Есть поверье или рассказ о том, что означают видимые на луне пятна: туда
посажены навсегда братоубийца и жертва его, в том самом положении, как
преступление было совершено: и воображение народа видит на луне двух людей, из
коих одни закалывает другого вилами. Другие уверяют, что это Каин и Авель.
О ласточках говорят, что они чириканьем своим предостерегали Спасителя от
преследователей Его, а воробьи продали Его, крича: жив, жив, за что у воробьев
ноги связаны невидимыми путами и птица эта не может переступать, а только
прыгать. Есть также предание, что ласточки крали у римлян гвозди, коими
распинали Христа, а воробьи отыскивали их и опять приносили. Поэтому ласточек,
по народному мнению, грешно бить или разорять их гнезда.
О громе говорят, что это Илья пророк ездит по небу в огненной колеснице,
поражая стрелою диавола, а тот прячется за людей. Суеверие это подтверждается
частью находимыми в песчаных местах громовыми стрелами, похожими с виду на
минерал, известный под названием чертов палец. Дело в том, что от удара молнии
в песок действительно он сплавляется, в виде сучковатых сосулек.
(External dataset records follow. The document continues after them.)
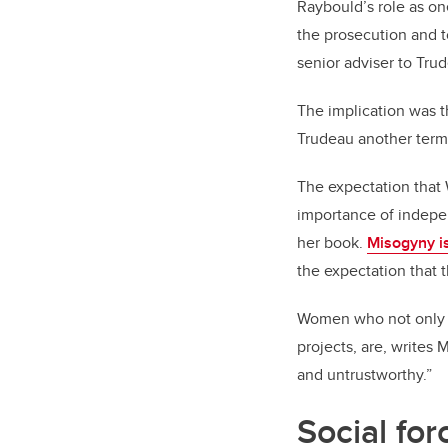
Raybould’s role as on
the prosecution and 
senior adviser to Tru
The implication was th
Trudeau another term 
The expectation that 
importance of indepen
her book.
Misogyny i
the expectation that t
Women who not only do
projects, are, writes
and untrustworthy.”
Social for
Стрелы эти
между прочим окачиваются водой, коею поят больных, от колотья.
Зеркало, как дивная для простолюдина вещь, подало раскольникам повод к особой
сказке: какой-то пустынник, не устояв противу соблазна диавола, возмечтал о
себе столь нелепо, что вздумал свататься на какой-то царской дочери. Царевна,
по девичьим причудам, отвечала: если он достанет мне ту вещь, которую по всему
царству не могли найти, вещь, в которую бы я могла видеть себя чище чем в воде,
то выйду за него. Пустынник пошел стараться и наткнулся путем на порожнюю
избушку, в которой черт отозвался ему, сказав, что попал в рукомойник, заперт и
заговорен в нем каким-то стариком, и что готов отслужить какую угодно службу
тому, кто его выпустит. Порядившись с ним на ту затейливую вещь, которую
требовала царевна, пустынник снял деревянный крест, которым накрыт был глиняный
висячий рукомойник; черт выскочил, встряхнулся, сделал и подал старику зеркало,
которое этот отнес царевне. По словам некоторых, он женился на ней, но был
наказан тем, что видел всюду двойника своего, который не давал ему ни днем, ни
ночью покоя и замучил его до смерти; а по словам других, старик покаялся до свадьбы,
смирился и ушел навсегда опять в пустыню. По сей причине у раскольников и
поныне зеркало есть вещь запрещенная, созданная дьяволом.
Беда
не по лесу ходит, по людям, а как пойдет беда, растворяй ворота, никогда-де
одной бедой не кончится. Это поверье основано на случайностях, служивших
поводом к изобретению его. Но есть кроме того поэтическое поверье в бедовиков,
несчастных на все руки, или бедокуров; к чему бы такой человек ни прикоснулся,
от этого ожидают только худого; его жалеют, его не хотят обидеть, но всяк сам
себе ближе, и бедняка не менее того выпроваживают за порог, если он куда
зайдет, не держат в одной рабочей артели, не дают никуда приткнуться, даже не
смеют подать помощи, опасаясь вреда для себя и для других. Жалкое заблуждение
это так упорно, что его иногда ничем нельзя победить.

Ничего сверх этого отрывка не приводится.